MEG has about 268 million shares outstanding and at today’s trading price of CDN$25 has a market capitalization of CDN$6.7 billion. I think the most comparable utlility, if you buy my argument that MEG is more like a utility than an E&P, an appropriate Price to Earnings (PE) multiple is about 10 times. Capital Power pays a 5.4% dividend and has a PE ratio of 9.55 times. MEG’s average net income for the past three years is CDN$584 million. At a PE of 10, MEG’s shares are worth CDN$22 a share. A somewhat comparable oil producer is Imperial Oil (IMO) which trades at at PE multiple of 9.6 times.
So why does Bay Street think it is going much higher (average “target prices” are in the CDN$35 per share range)? Primarily because Bay Street analysts job is to promote trading so the intermediaries that employ them earn trading fees and commissions, and it is easier to persuade retail investors to buy than to sell shares.
In my opinion, oil investors are virtually always bullish on the price of oil and the potential for trading gains on a well capitalized E&P, and they may be right that MEG shares might appreciate in trading price if oil prices remain firm or rise. MEG now pays a tiny dividend, has a buyback program (which retail investors seem to like) and bets on MEG may pay off for some investors. MEG has been a favorite of energy traders for at least the past decade and it is plain and obvious that traders as a group have lost money while brokerage firms and brokers have made money promoting those trades.
I wouldn’t touch MEG at today’s trading price of CDN$25 a share. Despite MEG’s 30 odd year reserve life (which may rise with additional drilling) MEG is selling off 2-3% of its reserves every year and when the dust settles, what will be left over for shareholders is cumulative net income. The 17% decline in trading price over the past decade seems to parallel the decline in reserves resulting from a portion of reserves being developed and sold each year.
Oil seems in over supply for the time being, the world economy keeps teetering on the edge of recession, and there are better oil names for long term investors than MEG. Canadian Natural Resources (CNQ), Exxon subsidiary Imperial Oil, Suncor (SU), Cenovus (CVE), and Chevron have long reserve lives, clean balance sheets, and will be around a lot longer than 35 years. These are (in my opinion) better choices than MEG.
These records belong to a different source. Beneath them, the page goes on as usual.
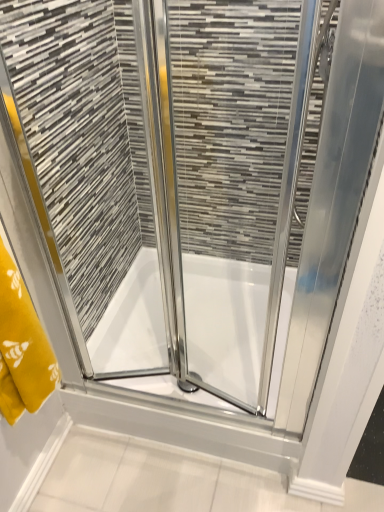 Question: In the image, is white glossy bath at center positioned in front of or behind yellow fabric towel at left?

Choices:
 (A) behind
 (B) front

Answer: (A)

Question: Is white glossy bath at center wider or thinner than yellow fabric towel at left?

Choices:
 (A) wide
 (B) thin

Answer: (A)

Question: Considering the relative positions of white glossy bath at center and yellow fabric towel at left in the image provided, is white glossy bath at center to the left or to the right of yellow fabric towel at left?

Choices:
 (A) left
 (B) right

Answer: (B)

Question: Considering the relative positions of yellow fabric towel at left and white glossy bath at center in the image provided, is yellow fabric towel at left to the left or to the right of white glossy bath at center?

Choices:
 (A) right
 (B) left

Answer: (B)

Question: From a real-world perspective, is yellow fabric towel at left positioned above or below white glossy bath at center?

Choices:
 (A) below
 (B) above

Answer: (B)

Question: Would you say yellow fabric towel at left is inside or outside white glossy bath at center?

Choices:
 (A) inside
 (B) outside

Answer: (B)

Question: Is yellow fabric towel at left bigger or smaller than white glossy bath at center?

Choices:
 (A) small
 (B) big

Answer: (A) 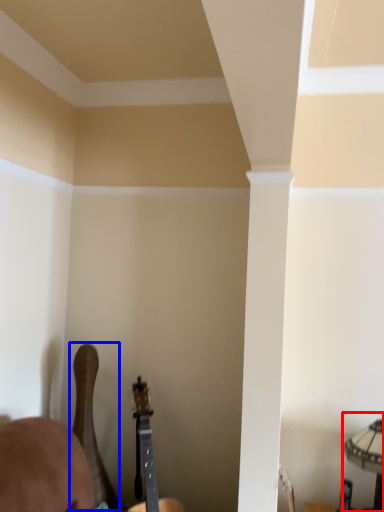 Question: Among these objects, which one is nearest to the camera, lamp (highlighted by a red box) or guitar (highlighted by a blue box)?

Choices:
 (A) lamp
 (B) guitar

Answer: (A) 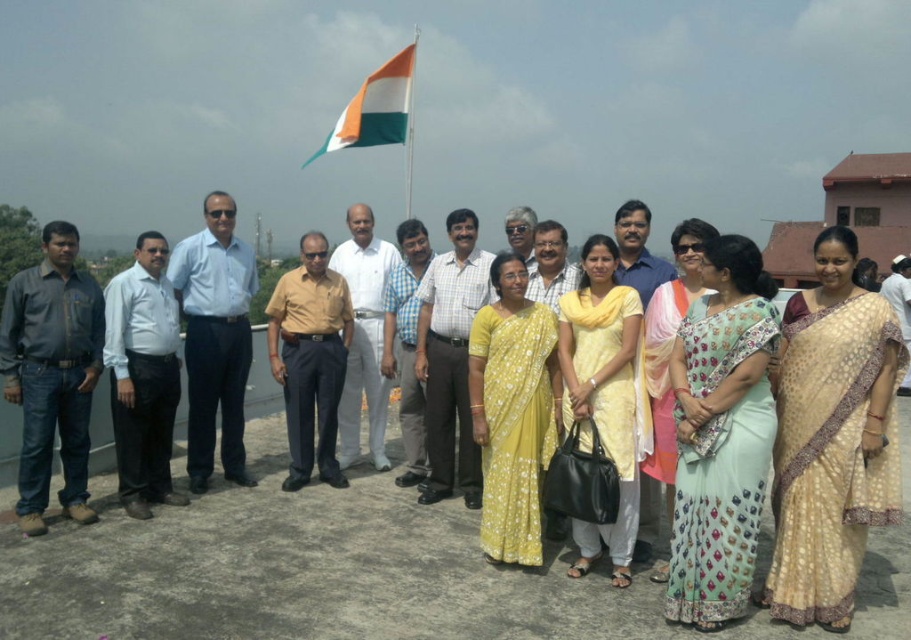 You are a photographer taking a picture of the dark gray shirt at left and the blue shirt at center. Which person should you adjust the camera focus to capture the one closer to the front?

The dark gray shirt at left is positioned under the blue shirt at center, meaning the blue shirt at center is closer to the front. Therefore, to capture the person in front, adjust the focus on the blue shirt at center.

You are a photographer at this event and need to capture a photo where both the light brown shirt at center and the matte white shirt at center are visible. Given their heights, which shirt should you focus on to ensure both are in frame?

The light brown shirt at center is taller than the matte white shirt at center, so focusing on the light brown shirt at center will ensure both are visible in the frame as the taller one will not block the shorter one if positioned correctly. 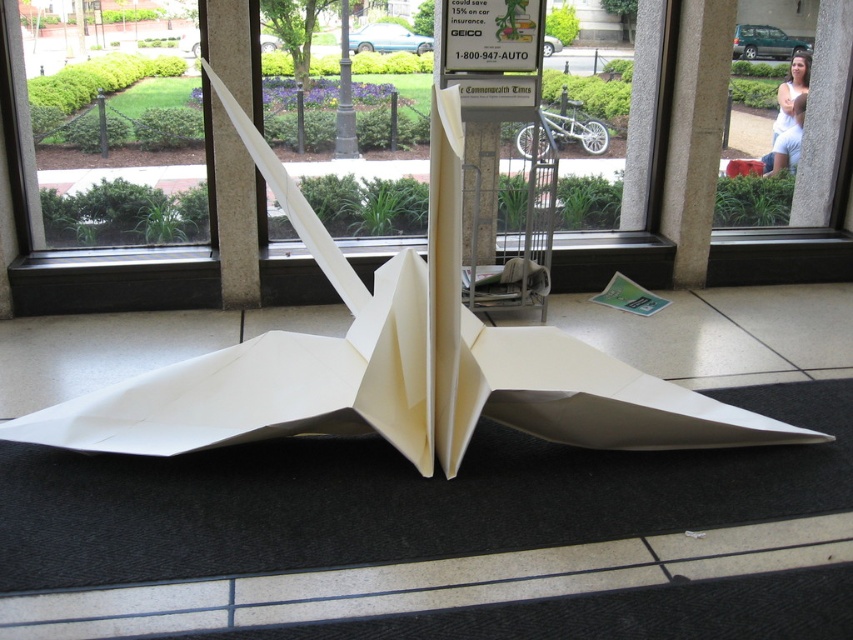 Question: Is white stone pillar at upper right further to camera compared to white paper airplane at center?

Choices:
 (A) yes
 (B) no

Answer: (A)

Question: Does white paper airplane at center appear over black metal pole at center?

Choices:
 (A) yes
 (B) no

Answer: (B)

Question: Which point is farther to the camera?

Choices:
 (A) white stone pillar at upper right
 (B) white paper airplane at center

Answer: (A)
That's why I own cardnial and not meg. There
giving back to shareholder
this is a horrendous article that makes zero sense. If MEG is like a utility, so is every other E&P stock in Canada. The main difference is MEG is NOT like a utlity because its debt levels are much much much lower than a typical utlity (which are usually leveraged several turns higher than E&Ps) and are much more rate sensitive than E&Ps. Utilities trade like bond proxies. MEG does not
This is an absolutely ridiculous and pointless argument.